Return the listing below unchanged, but without pictures.

START SOURCE DATA

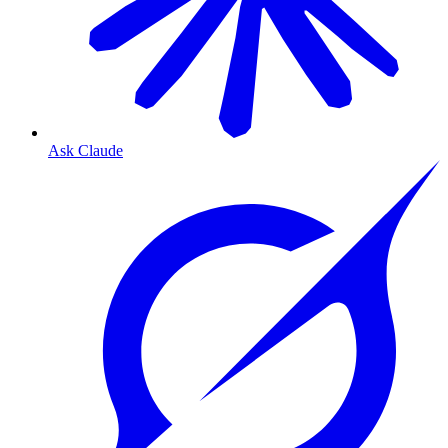
Ask Claude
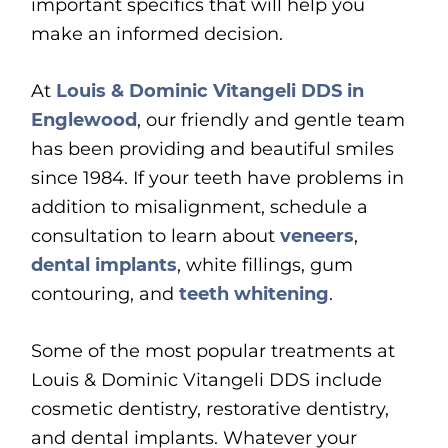
important specifics that will help you
make an informed decision.
At
Louis & Dominic Vitangeli DDS in
Englewood
, our friendly and gentle team
has been providing and beautiful smiles
since 1984. If your teeth have problems in
addition to misalignment, schedule a
consultation to learn about
veneers
,
dental implants
, white fillings, gum
contouring, and
teeth whitening
.
Some of the most popular treatments at
Louis & Dominic Vitangeli DDS include
cosmetic dentistry, restorative dentistry,
and dental implants. Whatever your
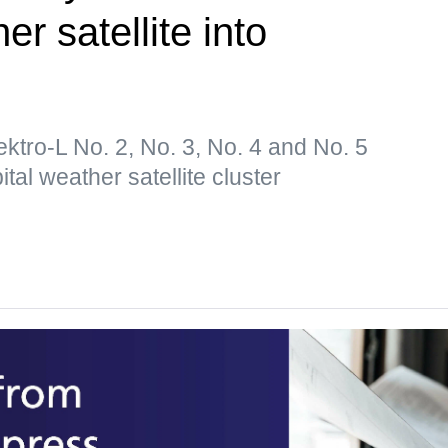
er satellite into
lektro-L No. 2, No. 3, No. 4 and No. 5
tal weather satellite cluster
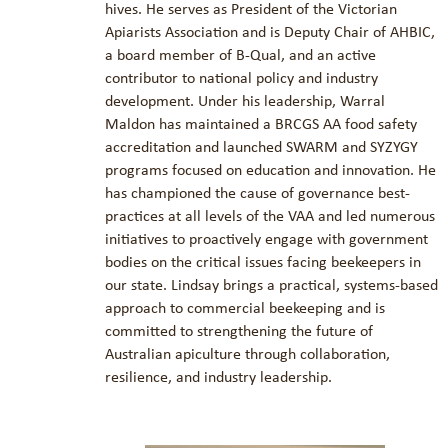
hives. He serves as President of the Victorian
Apiarists Association and is Deputy Chair of AHBIC,
a board member of B-Qual, and an active
contributor to national policy and industry
development. Under his leadership, Warral
Maldon has maintained a BRCGS AA food safety
accreditation and launched SWARM and SYZYGY
programs focused on education and innovation. He
has championed the cause of governance best-
practices at all levels of the VAA and led numerous
initiatives to proactively engage with government
bodies on the critical issues facing beekeepers in
our state. Lindsay brings a practical, systems-based
approach to commercial beekeeping and is
committed to strengthening the future of
Australian apiculture through collaboration,
resilience, and industry leadership.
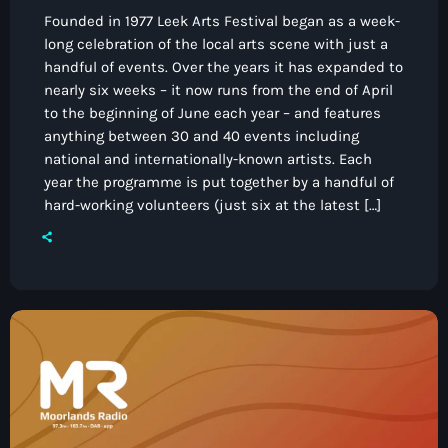
Founded in 1977 Leek Arts Festival began as a week-
long celebration of the local arts scene with just a
handful of events. Over the years it has expanded to
nearly six weeks – it now runs from the end of April
to the beginning of June each year – and features
anything between 30 and 40 events including
national and internationally-known artists. Each
year the programme is put together by a handful of
hard-working volunteers (just six at the latest […]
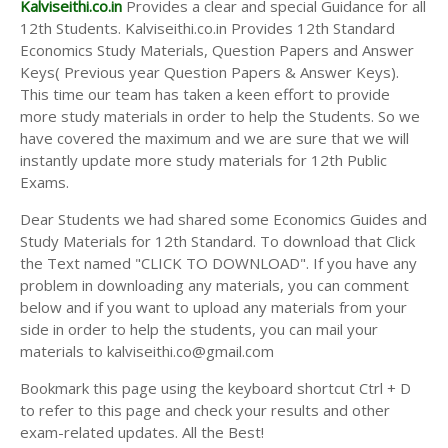
Kalviseithi.co.in
Provides a clear and special Guidance for all
12th Students. Kalviseithi.co.in Provides 12th Standard
Economics Study Materials, Question Papers and Answer
Keys( Previous year Question Papers & Answer Keys).
This time our team has taken a keen effort to provide
more study materials in order to help the Students. So we
have covered the maximum and we are sure that we will
instantly update more study materials for 12th Public
Exams.
Dear Students we had shared some Economics Guides and
Study Materials for 12th Standard. To download that Click
the Text named "CLICK TO DOWNLOAD". If you have any
problem in downloading any materials, you can comment
below and if you want to upload any materials from your
side in order to help the students, you can mail your
materials to kalviseithi.co@gmail.com
Bookmark this page using the keyboard shortcut Ctrl + D
to refer to this page and check your results and other
exam-related updates. All the Best!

END SOURCE DATA

### ANSWER BELOW
Ask Claude
important specifics that will help you
make an informed decision.
At
Louis & Dominic Vitangeli DDS in
Englewood
, our friendly and gentle team
has been providing and beautiful smiles
since 1984. If your teeth have problems in
addition to misalignment, schedule a
consultation to learn about
veneers
,
dental implants
, white fillings, gum
contouring, and
teeth whitening
.
Some of the most popular treatments at
Louis & Dominic Vitangeli DDS include
cosmetic dentistry, restorative dentistry,
and dental implants. Whatever your
er satellite into
lektro-L No. 2, No. 3, No. 4 and No. 5
tal weather satellite cluster
hives. He serves as President of the Victorian
Apiarists Association and is Deputy Chair of AHBIC,
a board member of B-Qual, and an active
contributor to national policy and industry
development. Under his leadership, Warral
Maldon has maintained a BRCGS AA food safety
accreditation and launched SWARM and SYZYGY
programs focused on education and innovation. He
has championed the cause of governance best-
practices at all levels of the VAA and led numerous
initiatives to proactively engage with government
bodies on the critical issues facing beekeepers in
our state. Lindsay brings a practical, systems-based
approach to commercial beekeeping and is
committed to strengthening the future of
Australian apiculture through collaboration,
resilience, and industry leadership.
Founded in 1977 Leek Arts Festival began as a week-
long celebration of the local arts scene with just a
handful of events. Over the years it has expanded to
nearly six weeks – it now runs from the end of April
to the beginning of June each year – and features
anything between 30 and 40 events including
national and internationally-known artists. Each
year the programme is put together by a handful of
hard-working volunteers (just six at the latest […]
Kalviseithi.co.in
Provides a clear and special Guidance for all
12th Students. Kalviseithi.co.in Provides 12th Standard
Economics Study Materials, Question Papers and Answer
Keys( Previous year Question Papers & Answer Keys).
This time our team has taken a keen effort to provide
more study materials in order to help the Students. So we
have covered the maximum and we are sure that we will
instantly update more study materials for 12th Public
Exams.
Dear Students we had shared some Economics Guides and
Study Materials for 12th Standard. To download that Click
the Text named "CLICK TO DOWNLOAD". If you have any
problem in downloading any materials, you can comment
below and if you want to upload any materials from your
side in order to help the students, you can mail your
materials to kalviseithi.co@gmail.com
Bookmark this page using the keyboard shortcut Ctrl + D
to refer to this page and check your results and other
exam-related updates. All the Best!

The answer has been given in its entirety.